MATERIALS PROVIDED Block Start
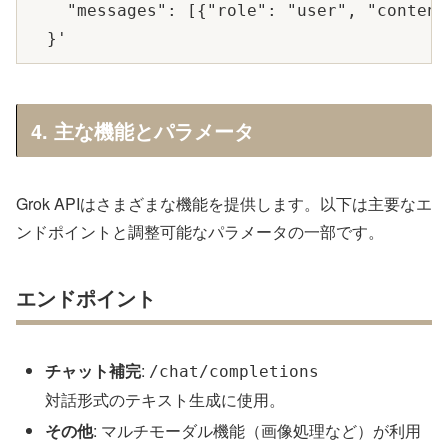
    "messages": [{"role": "user", "conte
4. 主な機能とパラメータ
Grok APIはさまざまな機能を提供します。以下は主要なエ
ンドポイントと調整可能なパラメータの一部です。
エンドポイント
チャット補完
:
/chat/completions
対話形式のテキスト生成に使用。
その他
: マルチモーダル機能（画像処理など）が利用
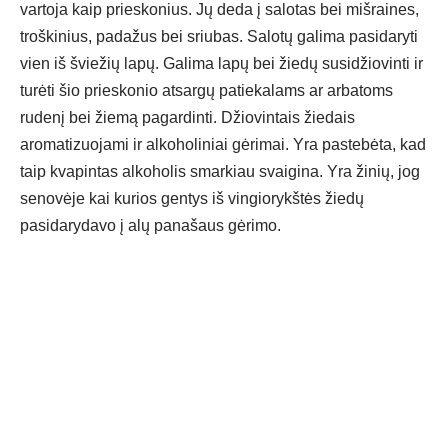
vartoja kaip prieskonius. Jų deda į salotas bei mišraines,
troškinius, padažus bei sriubas. Salotų galima pasidaryti
vien iš šviežių lapų. Galima lapų bei žiedų susidžiovinti ir
turėti šio prieskonio atsargų patiekalams ar arbatoms
rudenį bei žiemą pagardinti. Džiovintais žiedais
aromatizuojami ir alkoholiniai gėrimai. Yra pastebėta, kad
taip kvapintas alkoholis smarkiau svaigina. Yra žinių, jog
senovėje kai kurios gentys iš vingiorykštės žiedų
pasidarydavo į alų panašaus gėrimo.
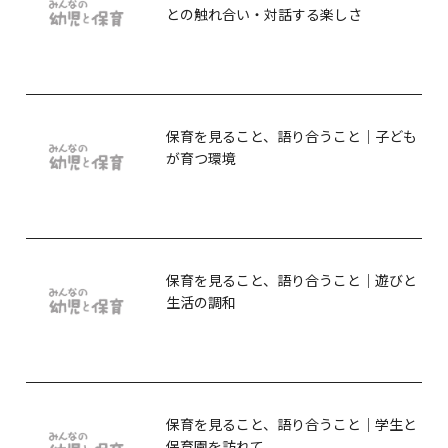
との触れ合い・対話する楽しさ
保育を見ること、語り合うこと｜子ども
が育つ環境
保育を見ること、語り合うこと｜遊びと
生活の調和
保育を見ること、語り合うこと｜学生と
保育園を訪れて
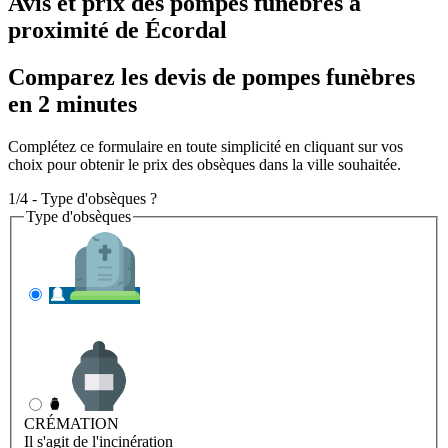
Avis et prix des
pompes funèbres
à
proximité de Écordal
Comparez les devis de pompes funèbres
en 2 minutes
Complétez ce formulaire en toute simplicité en cliquant sur vos
choix pour obtenir le prix des obsèques dans la ville souhaitée.
1/4 - Type d'obsèques ?
Type d'obsèques
INHUMATION
Il s'agit de l'enterrement
CRÉMATION
Il s'agit de l'incinération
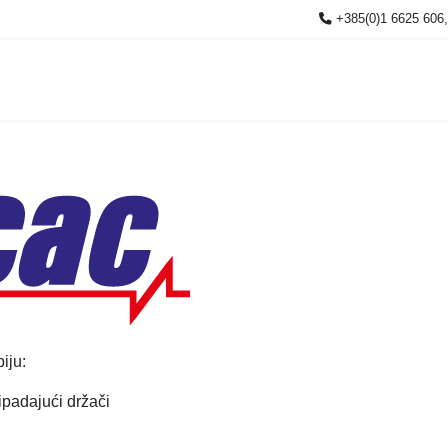
+385(0)1 6625 606
piju:
ripadajući držači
MATERIALS PROVIDED Block End
> [DESCRIPTION OF THE TASK]: From the first line above down to the line with "troškinius, padažus bei", reproduce every line and no others, omitting pictures.

> [RESPONSE TO THIS TASK]:
    "messages": [{"role": "user", "conte
4. 主な機能とパラメータ
Grok APIはさまざまな機能を提供します。以下は主要なエ
ンドポイントと調整可能なパラメータの一部です。
エンドポイント
チャット補完
:
/chat/completions
対話形式のテキスト生成に使用。
その他
: マルチモーダル機能（画像処理など）が利用
vartoja kaip prieskonius. Jų deda į salotas bei mišraines,
troškinius, padažus bei sriubas. Salotų galima pasidaryti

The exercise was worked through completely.